4.2 La critique ne prend pas parti, mais s'efforce de porter un jugement pertinent, argumenté et bien pesé. Les raisons doivent être compréhensibles pour toutes les parties concernées, indépendamment de leur propre position, sans qu'il soit pour autant nécessaire de les approuver dans les faits.

4.3 Les critères de la critique doivent être transparents et tout écart par rapport à ceux-ci en vue d'une inégalité de traitement doit être justifié.

4.4 Une critique justifiée est susceptible d'apprentissage et ouverte à révision.

4.5 Personne ne peut être tenu d'adopter une telle attitude, mais la résolution non-violente des conflits implique un débats rationnels sur les raisons qui sous-tendent une prise de position.

5 | Résonance

5.1 Les personnes sont touchées par d’autres personnes de manières très différentes. En principe, on peut faire la distinction entre la particularité d'une personne, dont une autre personne est directement touchée, et la situation d'une personne, qui déclenche une compassion spontanée chez une autre personne.

5.2 La résonance due aux particularités de la personne repose sur les caractéristiques ou les aspects auxquels une autre personne s'identifie directement : le comportement et l'habitus, les croyances articulées ou les caractéristiques extérieures. Le fait d'être touché résulte du regard porté par la personne touchéesur celle qui la touche.

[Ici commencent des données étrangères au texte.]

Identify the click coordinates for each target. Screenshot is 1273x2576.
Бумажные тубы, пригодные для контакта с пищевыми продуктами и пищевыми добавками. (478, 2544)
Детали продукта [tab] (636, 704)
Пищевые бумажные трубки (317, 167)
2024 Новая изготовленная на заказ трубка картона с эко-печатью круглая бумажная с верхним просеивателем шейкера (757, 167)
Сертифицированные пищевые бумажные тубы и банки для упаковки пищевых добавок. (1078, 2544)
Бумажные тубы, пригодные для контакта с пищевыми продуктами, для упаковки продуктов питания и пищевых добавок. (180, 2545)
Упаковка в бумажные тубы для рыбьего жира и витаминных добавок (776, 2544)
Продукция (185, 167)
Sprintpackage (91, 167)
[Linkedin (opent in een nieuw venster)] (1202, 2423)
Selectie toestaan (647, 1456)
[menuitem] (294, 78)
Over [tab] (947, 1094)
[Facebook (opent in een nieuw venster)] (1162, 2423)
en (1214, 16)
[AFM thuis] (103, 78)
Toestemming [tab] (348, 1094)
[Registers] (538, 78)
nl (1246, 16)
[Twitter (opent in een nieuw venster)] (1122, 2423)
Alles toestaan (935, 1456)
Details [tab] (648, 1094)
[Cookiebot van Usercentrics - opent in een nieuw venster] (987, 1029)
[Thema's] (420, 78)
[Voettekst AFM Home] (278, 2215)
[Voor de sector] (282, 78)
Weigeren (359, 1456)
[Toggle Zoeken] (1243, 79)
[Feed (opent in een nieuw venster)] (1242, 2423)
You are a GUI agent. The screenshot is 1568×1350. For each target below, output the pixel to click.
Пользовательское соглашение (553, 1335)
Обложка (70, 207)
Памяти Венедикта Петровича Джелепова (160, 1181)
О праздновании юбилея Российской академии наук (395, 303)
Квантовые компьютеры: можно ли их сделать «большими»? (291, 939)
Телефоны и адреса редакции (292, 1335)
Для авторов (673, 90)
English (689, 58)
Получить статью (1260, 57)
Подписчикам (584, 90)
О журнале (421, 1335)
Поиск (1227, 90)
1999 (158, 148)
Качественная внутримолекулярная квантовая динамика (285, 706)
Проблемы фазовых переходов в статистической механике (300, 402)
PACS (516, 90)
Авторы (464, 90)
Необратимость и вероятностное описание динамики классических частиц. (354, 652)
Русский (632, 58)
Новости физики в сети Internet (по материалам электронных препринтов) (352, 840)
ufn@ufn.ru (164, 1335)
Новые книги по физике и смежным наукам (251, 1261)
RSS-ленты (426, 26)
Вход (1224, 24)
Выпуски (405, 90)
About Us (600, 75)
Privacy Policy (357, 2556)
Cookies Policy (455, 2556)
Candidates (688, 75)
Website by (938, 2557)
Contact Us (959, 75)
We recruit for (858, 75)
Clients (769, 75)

5.3 La résonance due à la situation dans laquelle se trouve une personne se produit indépendamment des caractéristiques de cette personne. Il ne s'agit pas de l’identification à une quelconque caractéristique de la personne, mais de la perception fondamentale de son humanité. « Ecce homo » – Voici l'homme (Jean 19,5). Le contact par l'humanité de la personne est la rencontre entre un homme et l'humanité. Elle se fait indépendamment du regard porté sur la personne concrète.

5.4 Les deux perspectives ne s'excluent pas l'une l'autre. La vision centrée sur la personne (5.2) implique une forme de priorisation propre à toutes les relations de proximité. Le partenaire de la relation aime son homologue et non l'humanité entière. Mais cet amour exclusif n'est pas dirigé contre la perception de l'humanité dans toute autre personne. La vision centrée sur la personne est pervertie lorsque les caractéristiques exclusives des personnes sont dirigées et placées contre l'humanité en chaque personne.

6 | La relation entre solidarité, critique et le fait d’« être touché »

6.1 La solidarité est positionnelle. Elle vise à renforcer les causes légitimes et dignes d'être soutenues, celles d'une personne ou d'un groupe. Il ne s'agit pas d'équilibrer les intérêts des parties en conflit.

6.2 La compassion propre à la perspective centrée sur la personne cherche également à renforcer la position de la personne à laquelle on s'identifie.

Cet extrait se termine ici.